Task instructions:
Repeat the records exactly, so that each line matches the original.

Provided data:
===============

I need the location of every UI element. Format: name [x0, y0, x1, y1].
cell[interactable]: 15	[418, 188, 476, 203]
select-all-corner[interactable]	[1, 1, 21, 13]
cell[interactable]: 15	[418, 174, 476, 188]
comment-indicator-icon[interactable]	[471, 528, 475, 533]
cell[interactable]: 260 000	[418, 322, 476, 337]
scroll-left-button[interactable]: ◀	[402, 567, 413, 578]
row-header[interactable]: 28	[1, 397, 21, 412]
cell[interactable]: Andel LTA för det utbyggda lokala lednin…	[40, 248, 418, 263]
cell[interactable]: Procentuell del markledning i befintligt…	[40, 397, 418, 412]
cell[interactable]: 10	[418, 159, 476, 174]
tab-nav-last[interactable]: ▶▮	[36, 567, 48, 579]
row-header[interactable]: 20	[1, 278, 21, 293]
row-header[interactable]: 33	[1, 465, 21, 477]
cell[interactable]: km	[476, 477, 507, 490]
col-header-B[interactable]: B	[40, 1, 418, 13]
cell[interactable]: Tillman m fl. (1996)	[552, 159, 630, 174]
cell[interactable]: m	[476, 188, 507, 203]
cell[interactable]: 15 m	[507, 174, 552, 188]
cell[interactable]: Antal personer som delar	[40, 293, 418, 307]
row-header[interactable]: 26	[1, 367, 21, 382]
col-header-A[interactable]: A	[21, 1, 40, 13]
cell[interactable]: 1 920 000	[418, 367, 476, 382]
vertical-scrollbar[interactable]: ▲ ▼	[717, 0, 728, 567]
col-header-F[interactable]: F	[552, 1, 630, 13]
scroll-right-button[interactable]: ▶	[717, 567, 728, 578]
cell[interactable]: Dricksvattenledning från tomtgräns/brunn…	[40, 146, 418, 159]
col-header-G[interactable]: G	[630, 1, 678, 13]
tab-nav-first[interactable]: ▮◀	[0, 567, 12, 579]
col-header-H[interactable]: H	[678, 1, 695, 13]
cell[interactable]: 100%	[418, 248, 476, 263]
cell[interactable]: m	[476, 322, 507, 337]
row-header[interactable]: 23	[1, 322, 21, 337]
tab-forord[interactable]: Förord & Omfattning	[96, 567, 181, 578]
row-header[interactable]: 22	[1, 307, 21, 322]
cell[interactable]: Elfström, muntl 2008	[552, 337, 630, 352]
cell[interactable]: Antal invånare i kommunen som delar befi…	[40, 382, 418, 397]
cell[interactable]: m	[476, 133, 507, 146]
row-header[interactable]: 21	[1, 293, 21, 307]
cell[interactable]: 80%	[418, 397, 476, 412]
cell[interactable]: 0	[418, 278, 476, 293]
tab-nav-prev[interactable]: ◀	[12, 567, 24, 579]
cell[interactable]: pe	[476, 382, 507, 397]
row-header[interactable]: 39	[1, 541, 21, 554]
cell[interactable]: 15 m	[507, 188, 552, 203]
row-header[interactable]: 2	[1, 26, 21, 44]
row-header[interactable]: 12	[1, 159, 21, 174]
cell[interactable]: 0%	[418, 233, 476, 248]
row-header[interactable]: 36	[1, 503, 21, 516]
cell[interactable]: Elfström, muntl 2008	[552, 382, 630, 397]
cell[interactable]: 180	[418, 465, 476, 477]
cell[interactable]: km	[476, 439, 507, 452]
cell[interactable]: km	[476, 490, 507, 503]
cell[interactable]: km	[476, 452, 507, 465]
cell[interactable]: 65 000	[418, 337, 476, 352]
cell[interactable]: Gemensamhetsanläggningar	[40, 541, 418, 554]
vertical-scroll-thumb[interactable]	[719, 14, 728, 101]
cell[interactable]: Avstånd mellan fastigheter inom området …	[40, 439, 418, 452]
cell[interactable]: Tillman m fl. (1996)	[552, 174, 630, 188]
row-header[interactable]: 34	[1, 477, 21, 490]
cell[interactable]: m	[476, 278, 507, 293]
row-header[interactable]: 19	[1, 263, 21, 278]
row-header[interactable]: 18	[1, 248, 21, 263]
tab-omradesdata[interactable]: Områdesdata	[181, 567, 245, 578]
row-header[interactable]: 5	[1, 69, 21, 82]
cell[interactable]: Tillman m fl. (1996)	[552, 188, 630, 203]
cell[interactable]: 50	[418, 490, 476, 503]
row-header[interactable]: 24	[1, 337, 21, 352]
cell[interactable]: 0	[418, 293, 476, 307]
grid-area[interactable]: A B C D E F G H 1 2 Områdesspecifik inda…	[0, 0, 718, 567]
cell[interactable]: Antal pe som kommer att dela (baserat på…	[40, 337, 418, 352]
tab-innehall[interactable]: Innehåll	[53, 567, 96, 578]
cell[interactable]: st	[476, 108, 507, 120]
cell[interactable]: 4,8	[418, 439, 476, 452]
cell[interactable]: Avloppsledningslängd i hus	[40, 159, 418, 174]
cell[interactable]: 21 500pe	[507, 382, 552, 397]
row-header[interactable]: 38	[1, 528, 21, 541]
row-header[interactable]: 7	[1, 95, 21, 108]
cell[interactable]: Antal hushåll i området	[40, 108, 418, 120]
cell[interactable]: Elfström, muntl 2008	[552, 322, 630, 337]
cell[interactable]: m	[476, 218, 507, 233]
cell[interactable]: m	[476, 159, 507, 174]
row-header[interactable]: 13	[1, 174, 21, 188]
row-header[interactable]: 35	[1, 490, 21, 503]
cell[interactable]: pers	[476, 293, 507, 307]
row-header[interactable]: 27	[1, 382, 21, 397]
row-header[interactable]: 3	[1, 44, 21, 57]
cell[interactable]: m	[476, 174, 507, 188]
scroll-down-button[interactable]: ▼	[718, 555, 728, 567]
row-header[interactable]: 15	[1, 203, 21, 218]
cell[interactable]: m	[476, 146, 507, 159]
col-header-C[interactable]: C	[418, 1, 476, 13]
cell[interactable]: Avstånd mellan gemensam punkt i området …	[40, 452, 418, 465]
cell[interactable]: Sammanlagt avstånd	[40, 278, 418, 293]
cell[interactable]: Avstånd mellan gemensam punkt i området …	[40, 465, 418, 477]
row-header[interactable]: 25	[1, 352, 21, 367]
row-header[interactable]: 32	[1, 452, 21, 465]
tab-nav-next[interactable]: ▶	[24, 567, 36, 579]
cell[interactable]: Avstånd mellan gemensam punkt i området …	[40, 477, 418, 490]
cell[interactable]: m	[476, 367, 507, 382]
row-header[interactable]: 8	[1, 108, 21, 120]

===============

Solved exercise:
I need the location of every UI element. Format: name [x0, y0, x1, y1].
cell[interactable]: 15	[418, 188, 476, 203]
select-all-corner[interactable]	[1, 1, 21, 13]
cell[interactable]: 15	[418, 174, 476, 188]
comment-indicator-icon[interactable]	[471, 528, 475, 533]
cell[interactable]: 260 000	[418, 322, 476, 337]
scroll-left-button[interactable]: ◀	[402, 567, 413, 578]
row-header[interactable]: 28	[1, 397, 21, 412]
cell[interactable]: Andel LTA för det utbyggda lokala lednin…	[40, 248, 418, 263]
cell[interactable]: Procentuell del markledning i befintligt…	[40, 397, 418, 412]
cell[interactable]: 10	[418, 159, 476, 174]
tab-nav-last[interactable]: ▶▮	[36, 567, 48, 579]
row-header[interactable]: 20	[1, 278, 21, 293]
row-header[interactable]: 33	[1, 465, 21, 477]
cell[interactable]: km	[476, 477, 507, 490]
col-header-B[interactable]: B	[40, 1, 418, 13]
cell[interactable]: Tillman m fl. (1996)	[552, 159, 630, 174]
cell[interactable]: m	[476, 188, 507, 203]
cell[interactable]: 15 m	[507, 174, 552, 188]
cell[interactable]: Antal personer som delar	[40, 293, 418, 307]
row-header[interactable]: 26	[1, 367, 21, 382]
col-header-A[interactable]: A	[21, 1, 40, 13]
cell[interactable]: 1 920 000	[418, 367, 476, 382]
vertical-scrollbar[interactable]: ▲ ▼	[717, 0, 728, 567]
col-header-F[interactable]: F	[552, 1, 630, 13]
scroll-right-button[interactable]: ▶	[717, 567, 728, 578]
cell[interactable]: Dricksvattenledning från tomtgräns/brunn…	[40, 146, 418, 159]
col-header-G[interactable]: G	[630, 1, 678, 13]
tab-nav-first[interactable]: ▮◀	[0, 567, 12, 579]
col-header-H[interactable]: H	[678, 1, 695, 13]
cell[interactable]: 100%	[418, 248, 476, 263]
cell[interactable]: m	[476, 322, 507, 337]
row-header[interactable]: 23	[1, 322, 21, 337]
tab-forord[interactable]: Förord & Omfattning	[96, 567, 181, 578]
row-header[interactable]: 22	[1, 307, 21, 322]
cell[interactable]: Elfström, muntl 2008	[552, 337, 630, 352]
cell[interactable]: Antal invånare i kommunen som delar befi…	[40, 382, 418, 397]
cell[interactable]: m	[476, 133, 507, 146]
row-header[interactable]: 21	[1, 293, 21, 307]
cell[interactable]: 80%	[418, 397, 476, 412]
cell[interactable]: 0	[418, 278, 476, 293]
tab-nav-prev[interactable]: ◀	[12, 567, 24, 579]
cell[interactable]: pe	[476, 382, 507, 397]
row-header[interactable]: 39	[1, 541, 21, 554]
cell[interactable]: 15 m	[507, 188, 552, 203]
row-header[interactable]: 2	[1, 26, 21, 44]
row-header[interactable]: 12	[1, 159, 21, 174]
cell[interactable]: 0%	[418, 233, 476, 248]
row-header[interactable]: 36	[1, 503, 21, 516]
cell[interactable]: Elfström, muntl 2008	[552, 382, 630, 397]
cell[interactable]: 180	[418, 465, 476, 477]
cell[interactable]: km	[476, 439, 507, 452]
cell[interactable]: km	[476, 490, 507, 503]
cell[interactable]: km	[476, 452, 507, 465]
cell[interactable]: 65 000	[418, 337, 476, 352]
cell[interactable]: Gemensamhetsanläggningar	[40, 541, 418, 554]
vertical-scroll-thumb[interactable]	[719, 14, 728, 101]
cell[interactable]: Avstånd mellan fastigheter inom området …	[40, 439, 418, 452]
cell[interactable]: Tillman m fl. (1996)	[552, 174, 630, 188]
row-header[interactable]: 34	[1, 477, 21, 490]
cell[interactable]: m	[476, 278, 507, 293]
row-header[interactable]: 19	[1, 263, 21, 278]
row-header[interactable]: 18	[1, 248, 21, 263]
tab-omradesdata[interactable]: Områdesdata	[181, 567, 245, 578]
row-header[interactable]: 5	[1, 69, 21, 82]
cell[interactable]: Tillman m fl. (1996)	[552, 188, 630, 203]
cell[interactable]: 50	[418, 490, 476, 503]
row-header[interactable]: 24	[1, 337, 21, 352]
cell[interactable]: 0	[418, 293, 476, 307]
grid-area[interactable]: A B C D E F G H 1 2 Områdesspecifik inda…	[0, 0, 718, 567]
cell[interactable]: Antal pe som kommer att dela (baserat på…	[40, 337, 418, 352]
tab-innehall[interactable]: Innehåll	[53, 567, 96, 578]
cell[interactable]: st	[476, 108, 507, 120]
cell[interactable]: 4,8	[418, 439, 476, 452]
cell[interactable]: Avloppsledningslängd i hus	[40, 159, 418, 174]
cell[interactable]: 21 500pe	[507, 382, 552, 397]
row-header[interactable]: 38	[1, 528, 21, 541]
row-header[interactable]: 7	[1, 95, 21, 108]
cell[interactable]: Antal hushåll i området	[40, 108, 418, 120]
cell[interactable]: Elfström, muntl 2008	[552, 322, 630, 337]
cell[interactable]: m	[476, 218, 507, 233]
cell[interactable]: m	[476, 159, 507, 174]
row-header[interactable]: 13	[1, 174, 21, 188]
row-header[interactable]: 35	[1, 490, 21, 503]
cell[interactable]: pers	[476, 293, 507, 307]
row-header[interactable]: 27	[1, 382, 21, 397]
row-header[interactable]: 3	[1, 44, 21, 57]
cell[interactable]: m	[476, 174, 507, 188]
scroll-down-button[interactable]: ▼	[718, 555, 728, 567]
row-header[interactable]: 15	[1, 203, 21, 218]
cell[interactable]: m	[476, 146, 507, 159]
col-header-C[interactable]: C	[418, 1, 476, 13]
cell[interactable]: Avstånd mellan gemensam punkt i området …	[40, 452, 418, 465]
cell[interactable]: Sammanlagt avstånd	[40, 278, 418, 293]
cell[interactable]: Avstånd mellan gemensam punkt i området …	[40, 465, 418, 477]
row-header[interactable]: 25	[1, 352, 21, 367]
row-header[interactable]: 32	[1, 452, 21, 465]
tab-nav-next[interactable]: ▶	[24, 567, 36, 579]
cell[interactable]: Avstånd mellan gemensam punkt i området …	[40, 477, 418, 490]
cell[interactable]: m	[476, 367, 507, 382]
row-header[interactable]: 8	[1, 108, 21, 120]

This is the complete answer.